PROBLEM STATEMENT:
Your answer must consist solely of the line containing "メルマガ登録でオトクな情報をゲット！最新情報やお" and all subsequent lines through the end of the entries, reproduced exactly.

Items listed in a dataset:
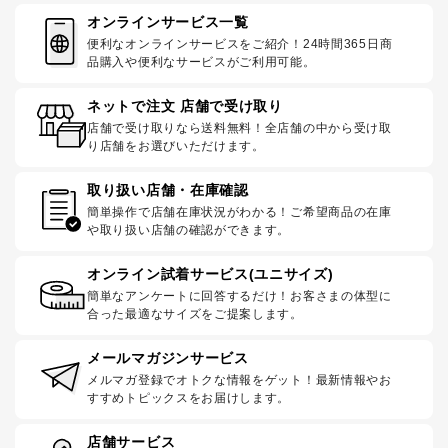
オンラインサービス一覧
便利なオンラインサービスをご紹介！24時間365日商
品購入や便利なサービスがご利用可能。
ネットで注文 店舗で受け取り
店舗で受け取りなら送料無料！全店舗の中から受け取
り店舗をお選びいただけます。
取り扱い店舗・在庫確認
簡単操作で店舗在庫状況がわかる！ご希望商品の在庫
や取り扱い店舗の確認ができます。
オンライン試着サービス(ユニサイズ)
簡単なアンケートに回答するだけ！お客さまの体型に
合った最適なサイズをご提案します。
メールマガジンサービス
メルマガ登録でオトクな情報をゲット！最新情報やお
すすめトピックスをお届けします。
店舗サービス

EXERCISE OUTPUT:
メルマガ登録でオトクな情報をゲット！最新情報やお
すすめトピックスをお届けします。
店舗サービス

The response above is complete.